What is required: Below are the records; give the number of lines in them that include the word "الألومنيوم", and nothing more.

--- Records to process Enclosed Below ---

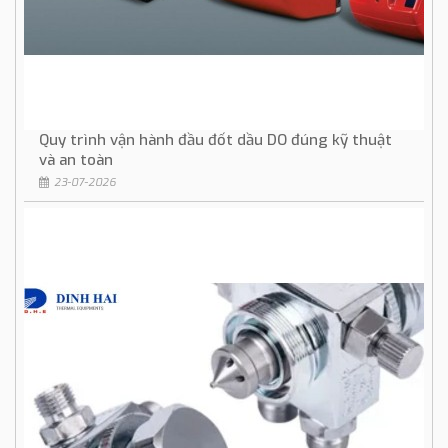
Quy trình vận hành đầu đốt dầu DO đúng kỹ thuật
và an toàn
23-07-2026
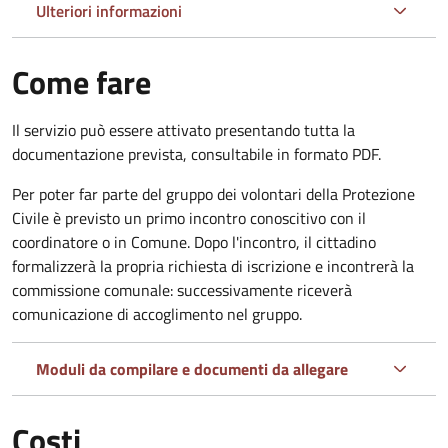
Ulteriori informazioni
Come fare
Il servizio può essere attivato presentando tutta la
documentazione prevista, consultabile in formato PDF.
Per poter far parte del gruppo dei volontari della Protezione
Civile è previsto un primo incontro conoscitivo con il
coordinatore o in Comune. Dopo l'incontro, il cittadino
formalizzerà la propria richiesta di iscrizione e incontrerà la
commissione comunale: successivamente riceverà
comunicazione di accoglimento nel gruppo.
Moduli da compilare e documenti da allegare
Costi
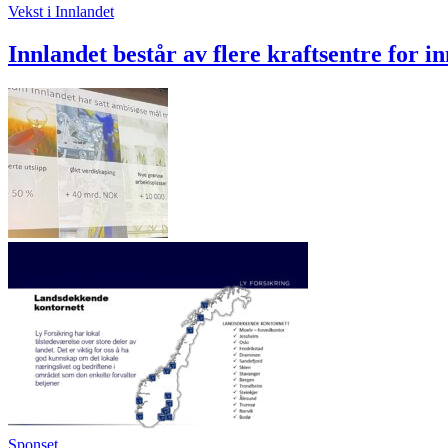
Vekst i Innlandet
Innlandet består av flere kraftsentre for 
Sponset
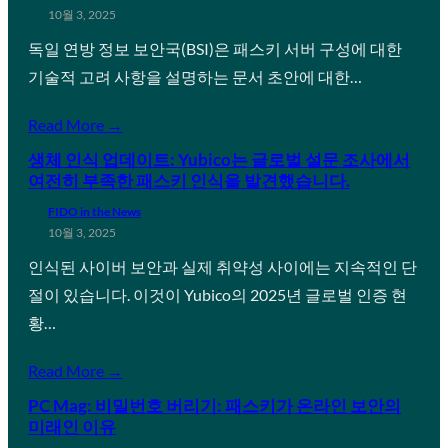
10월 3, 2025
독일 연방 정보 보안국(BSI)은 패스키 서버 구성에 대한
기술적 고려 사항을 설명하는 문서 초안에 대한…
Read More →
생체 인식 업데이트: Yubico는 글로벌 설문 조사에서
여전히 부족한 패스키 인식을 발견했습니다.
FIDO in the News
10월 3, 2025
인식된 사이버 보안과 실제 취약성 사이에는 지속적인 단
절이 있습니다. 이것이 Yubico의 2025년 글로벌 인증 현
황…
Read More →
PC Mag: 비밀번호 버리기: 패스키가 온라인 보안의
미래인 이유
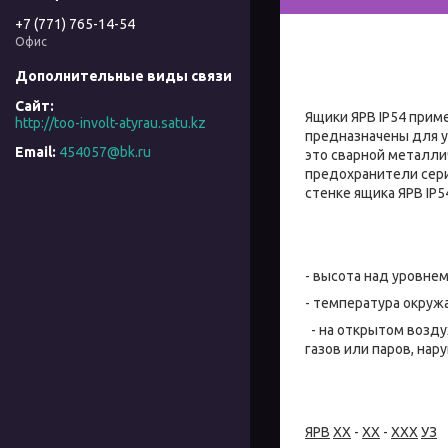
+7 (771) 765-14-54
Офис
Ящики ЯРВ IP54 прим
http://too-involt-atyrau.satu.kz
предназначены для у
454057@bk.ru
это сварной металли
предохранители сери
стенке ящика ЯРВ IP
- высота над уровнем
- температура окруж
- на открытом возду
газов или паров, на
ЯРВ
ХХ
-
ХХ
-
ХХХ
УЗ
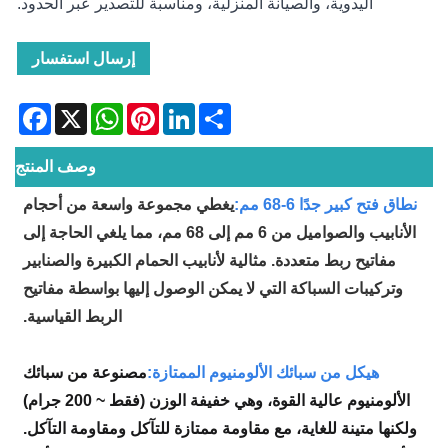
اليدوية، والصيانة المنزلية، ومناسبة للتصدير عبر الحدود.
إرسال استفسار
acebook
WhatsApp
X
Pinterest
LinkedIn
Share
وصف المنتج
نطاق فتح كبير جدًا 6-68 مم:
يغطي مجموعة واسعة من أحجام
الأنابيب والصواميل من 6 مم إلى 68 مم، مما يلغي الحاجة إلى
مفاتيح ربط متعددة. مثالية لأنابيب الحمام الكبيرة والصنابير
وتركيبات السباكة التي لا يمكن الوصول إليها بواسطة مفاتيح
الربط القياسية.
هيكل من سبائك الألومنيوم الممتازة:
مصنوعة من سبائك
الألومنيوم عالية القوة، وهي خفيفة الوزن (فقط ~ 200 جرام)
ولكنها متينة للغاية، مع مقاومة ممتازة للتآكل ومقاومة التآكل.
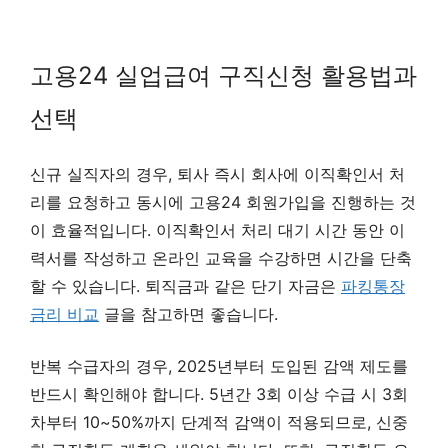
고용24 실업급여 구직신청 활용법과
선택
신규 실직자의 경우, 퇴사 즉시 회사에 이직확인서 처
리를 요청하고 동시에 고용24 회원가입을 진행하는 것
이 효율적입니다. 이직확인서 처리 대기 시간 동안 이
력서를 작성하고 온라인 교육을 수강하면 시간을 단축
할 수 있습니다. 퇴직금과 같은 단기 자금은
파킹통장
금리 비교
글을 참고하면 좋습니다.
반복 수급자의 경우, 2025년부터 도입된 감액 제도를
반드시 확인해야 합니다. 5년간 3회 이상 수급 시 3회
차부터 10~50%까지 단계적 감액이 적용되므로, 신중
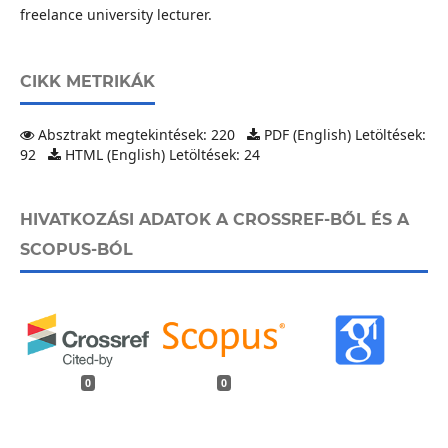
freelance university lecturer.
CIKK METRIKÁK
Absztrakt megtekintések: 220
PDF (English) Letöltések:
92
HTML (English) Letöltések: 24
HIVATKOZÁSI ADATOK A CROSSREF-BŐL ÉS A
SCOPUS-BÓL
0
0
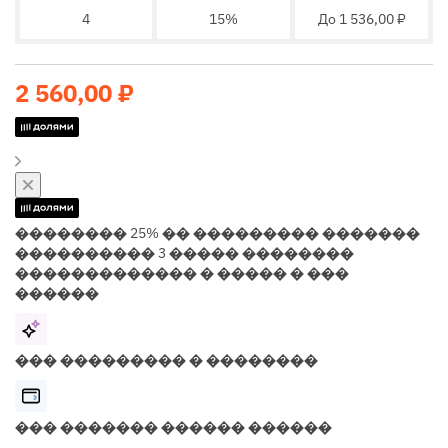
4
15%
До 1 536,00 ₽
2 560,00 ₽
�������� 25% �� ��������� �������
���������� 3 ����� ��������
������������� � ����� � ���
������
��� ��������� � ��������
��� ������� ������ ������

--- End of Enclosed Records to process ---

Expected answer: 2